Integrity proofs to improve rollup security

peshwar9 · May 2, 2024, 1:00pm

TLDR

L2 neworks such as rollups, validiums and optimiums primarily use execution proofs (ZK proofs or fraud proofs) to prove (or disprove) transaction and state transition validity to the base layer (Ethereum). While proofs of execution are important, they do not detect many categories of faults and frauds that can happen in the various components that comprise the overall layer-2 infrastructure. Such faults/frauds are difficult to prove and impossible to attribute and penalise on-chain.

This post introduces integrity proofs, which complements zk proofs and fraud proofs for rollup security. Integrity proof is a mechanism to attest to the integrity of services running in a particular instance of rollup, providing assurance to the end users that no malicious or other unauthorized code changes have been performed in the production environment. Integrity proofs use TEEs to deploy and monitor rollup services and report any breach of service integrity on a new layer-2 network (let’s call it Integrity verification chain) that provides decentralised security services to rollups.

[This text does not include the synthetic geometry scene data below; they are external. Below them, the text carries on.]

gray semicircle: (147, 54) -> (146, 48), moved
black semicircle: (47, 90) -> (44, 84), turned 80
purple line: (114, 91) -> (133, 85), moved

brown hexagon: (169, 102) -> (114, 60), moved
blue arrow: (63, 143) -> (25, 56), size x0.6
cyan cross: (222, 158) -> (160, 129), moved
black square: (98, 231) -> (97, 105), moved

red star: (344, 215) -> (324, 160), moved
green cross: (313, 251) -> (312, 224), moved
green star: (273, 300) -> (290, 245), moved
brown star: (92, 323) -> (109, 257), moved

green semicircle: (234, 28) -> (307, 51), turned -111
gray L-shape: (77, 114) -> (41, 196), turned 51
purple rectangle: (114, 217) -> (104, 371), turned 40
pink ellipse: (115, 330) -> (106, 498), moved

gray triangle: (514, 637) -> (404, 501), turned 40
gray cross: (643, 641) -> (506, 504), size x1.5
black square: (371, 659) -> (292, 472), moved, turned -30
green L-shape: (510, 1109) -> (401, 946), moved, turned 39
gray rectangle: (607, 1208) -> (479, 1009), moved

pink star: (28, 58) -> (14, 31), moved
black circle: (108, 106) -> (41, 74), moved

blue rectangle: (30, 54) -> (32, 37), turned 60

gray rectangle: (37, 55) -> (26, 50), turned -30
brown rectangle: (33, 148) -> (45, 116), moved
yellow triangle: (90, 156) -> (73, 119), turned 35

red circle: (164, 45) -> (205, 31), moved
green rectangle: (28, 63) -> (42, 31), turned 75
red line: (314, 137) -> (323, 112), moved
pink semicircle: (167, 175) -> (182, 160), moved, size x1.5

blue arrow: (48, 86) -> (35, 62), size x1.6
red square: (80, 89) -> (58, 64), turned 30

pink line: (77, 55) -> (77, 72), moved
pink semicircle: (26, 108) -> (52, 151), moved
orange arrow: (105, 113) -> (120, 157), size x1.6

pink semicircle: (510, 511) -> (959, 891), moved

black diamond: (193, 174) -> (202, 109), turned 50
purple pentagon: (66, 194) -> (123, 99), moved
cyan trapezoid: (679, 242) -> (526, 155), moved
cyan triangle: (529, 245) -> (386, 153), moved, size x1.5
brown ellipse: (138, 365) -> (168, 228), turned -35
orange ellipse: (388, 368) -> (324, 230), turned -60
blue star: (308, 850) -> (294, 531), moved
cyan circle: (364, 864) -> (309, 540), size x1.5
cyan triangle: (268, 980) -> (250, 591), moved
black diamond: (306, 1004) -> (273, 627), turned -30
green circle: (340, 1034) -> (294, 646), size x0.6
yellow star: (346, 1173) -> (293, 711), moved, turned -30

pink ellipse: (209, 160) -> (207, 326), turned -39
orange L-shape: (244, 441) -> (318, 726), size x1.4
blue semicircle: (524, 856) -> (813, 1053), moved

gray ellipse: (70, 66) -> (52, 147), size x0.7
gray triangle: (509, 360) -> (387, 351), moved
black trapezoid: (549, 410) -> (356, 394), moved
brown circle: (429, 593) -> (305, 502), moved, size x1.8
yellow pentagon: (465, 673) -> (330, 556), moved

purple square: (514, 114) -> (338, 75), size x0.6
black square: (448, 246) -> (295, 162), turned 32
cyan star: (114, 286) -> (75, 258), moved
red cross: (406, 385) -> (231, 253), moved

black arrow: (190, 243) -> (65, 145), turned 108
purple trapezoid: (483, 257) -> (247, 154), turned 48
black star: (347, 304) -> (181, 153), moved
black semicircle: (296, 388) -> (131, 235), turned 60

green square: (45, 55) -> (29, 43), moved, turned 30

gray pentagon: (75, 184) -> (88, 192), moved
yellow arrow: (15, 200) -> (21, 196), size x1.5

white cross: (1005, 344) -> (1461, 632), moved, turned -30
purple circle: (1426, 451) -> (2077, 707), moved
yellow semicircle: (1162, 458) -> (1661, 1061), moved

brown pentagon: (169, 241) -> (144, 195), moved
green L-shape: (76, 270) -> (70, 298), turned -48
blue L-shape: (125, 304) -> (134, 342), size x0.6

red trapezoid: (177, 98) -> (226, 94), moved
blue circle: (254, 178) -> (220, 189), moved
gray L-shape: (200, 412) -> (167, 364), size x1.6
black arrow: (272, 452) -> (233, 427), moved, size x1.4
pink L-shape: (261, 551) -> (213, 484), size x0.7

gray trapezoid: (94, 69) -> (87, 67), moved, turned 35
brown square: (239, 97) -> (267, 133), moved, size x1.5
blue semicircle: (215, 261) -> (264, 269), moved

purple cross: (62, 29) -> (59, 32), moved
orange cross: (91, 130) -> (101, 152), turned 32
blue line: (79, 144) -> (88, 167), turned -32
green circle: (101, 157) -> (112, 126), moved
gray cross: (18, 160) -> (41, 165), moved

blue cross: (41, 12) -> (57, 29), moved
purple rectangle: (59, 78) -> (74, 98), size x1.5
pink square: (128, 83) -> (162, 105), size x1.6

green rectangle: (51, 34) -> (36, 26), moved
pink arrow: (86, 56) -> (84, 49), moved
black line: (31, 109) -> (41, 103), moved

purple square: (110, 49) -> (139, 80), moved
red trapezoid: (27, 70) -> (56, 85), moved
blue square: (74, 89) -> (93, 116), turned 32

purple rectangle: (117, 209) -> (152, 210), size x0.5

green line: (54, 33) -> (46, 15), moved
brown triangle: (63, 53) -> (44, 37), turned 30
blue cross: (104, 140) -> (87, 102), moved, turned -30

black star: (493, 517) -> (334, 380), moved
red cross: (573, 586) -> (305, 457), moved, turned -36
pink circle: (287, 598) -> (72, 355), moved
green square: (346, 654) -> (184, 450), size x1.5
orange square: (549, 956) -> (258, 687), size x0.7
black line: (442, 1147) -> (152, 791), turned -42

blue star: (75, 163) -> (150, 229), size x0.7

Layering integrity proofs over existing execution proofs greatly improves the censorship resistance of the rollup, detects unauthorised MEV extraction and offers protection from other types of malicious activities in the rollup infrastructure from privileged or unauthorized users. This design also reduces the trust assumptions , compared to the current architecture of centralised rollup deployments that rely disproportionately on execution proofs to demonstrate offchain execution validity.

Introduction

Layer-2 networks settling on Ethereum (aka base layer) predominantly use either fraud proofs (proofs of invalidity) or ZK-proofs (proofs of validity) to prove transaction validity and updated state commitments to the base layer. Both these are execution proofs that cryptographically attest to those activities that are objectively recorded and verifiable on-chain (aka running in the EVM or equivalent VM).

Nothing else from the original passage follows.